Kurdistan ist ein im Aufbau befindlicher Staat. Er ist auf eine funktionierende Justiz dringend angewiesen. Eine Justiz, die sich der Macht der Klane zu entziehen mag, die sich modernen Gesellschaftsformen zu öffnen vermag und vor allem unabhängig ist. Die ADR kommt gerade zur rechten Zeit. Mit ihr kommt – über kurz oder lang – auch die Mediation. Sie wird im Irak ein eigenes Bild erhalten. Einerseits wird sie an die vorhandenen Traditionen und Rituale anzuknüpfen haben. Andererseits muss sie sich auf internationale Standards einlassen und Traditionen in Frage stellen können. Zur Förderung einer eigenverantwortlichen Konfliktlösung bedarf es eines Umdenkens in der Bevölkerung. Um eine Demokratie aufbauen zu können, müssten die Menschen lernen, dass nicht allein die Ansässigkeit in einer Region oder die Zugehörigkeit zu einer Familie oder einem Klan ausschlaggebend ist für das eigene Handeln, sondern die auf individuellen Bedürfnissen beruhende eigene Entscheidung. Nicht zu unterschätzen ist der Einfluss, den die Irak-Rückkehrer auf den Prozess einer gesellschaftlichen Angleichung nehmen können. Ähnlich dem Oberbürgermeister von Arbil, der mehr als 20 Jahre in Deutschland gelebt hat, gibt es viele Kurden, die sich an ein demokratisches Leben gewöhnen konnten, ehe sie in ihre Heimat zurückkehren. Die Förderung der ADR gäbe auch den Rückkehrern eine verlässlichere Grundlage für Auseinandersetzungen unter Abwägung der ihnen vertrauten Werte.

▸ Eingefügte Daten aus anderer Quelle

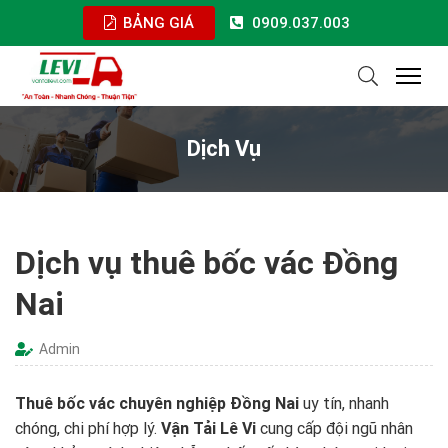
BẢNG GIÁ
0909.037.003
Dịch Vụ
Dịch vụ thuê bốc vác Đồng
Nai
Admin
Thuê bốc vác chuyên nghiệp Đồng Nai
uy tín, nhanh
chóng, chi phí hợp lý.
Vận Tải Lê Vi
cung cấp đội ngũ nhân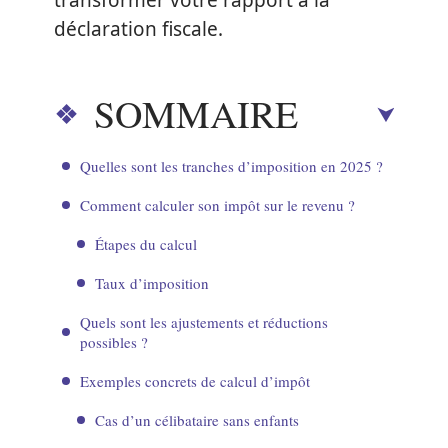
transformer votre rapport à la
déclaration fiscale.
SOMMAIRE
Quelles sont les tranches d’imposition en 2025 ?
Comment calculer son impôt sur le revenu ?
Étapes du calcul
Taux d’imposition
Quels sont les ajustements et réductions
possibles ?
Exemples concrets de calcul d’impôt
Cas d’un célibataire sans enfants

Auf Mediation sind wir nicht gestoßen im Irak. Mediatoren haben wir  auch keine angetroffen. Die Mediation ist als Teil eines Prozesses des Umdenkens gut vorstellbar. Ihr denknotwendiger Umgang mit der Bedeutung von Machtbalance und dem Verständnis von Gerechtigkeit als Harmonie, auch ihre Einstellung zur Unabhängigkeit und Autonomie käme allen Bürgern der autonomen Region Kurdistan-Irak sicher gelegen – auch der Kurdistan-Irakischen Justiz. Die Bereitschaft, sich mit diesen Themen auseinanderzusetzen, war wenigstens unter den Teilnehmern der Konferenz deutlich spürbar. Es war auffällig wie entspannt und offen wir uns dort begegneten konnten. Themen wie Gerechtigkeit, Macht und Unabhängigkeit, das Verhältnis von Gerichtsentscheidung und Religion, die Stellung der Rechtsanwälte, und die Wahrung der Menschenrechte konnten völlig frei angesprochen werden. Das letzte was ich auf der Reise nach Kurdistan-Irak zu lernen hatte war die Erkenntnis, wie unterschiedlich wir Menschen sind und doch so ähnlich. Die Konferenz hat uns gut gefallen.

Unsere Diskussionspartner zeigten sich sehr interessiert – oder war dies nur der uns verborgene Ausdruck ihrer traditionellen Gastfreundschaft, die den Kurden auch dann nachsagt wird, wenn es sich um ungebetene Gäste handelt?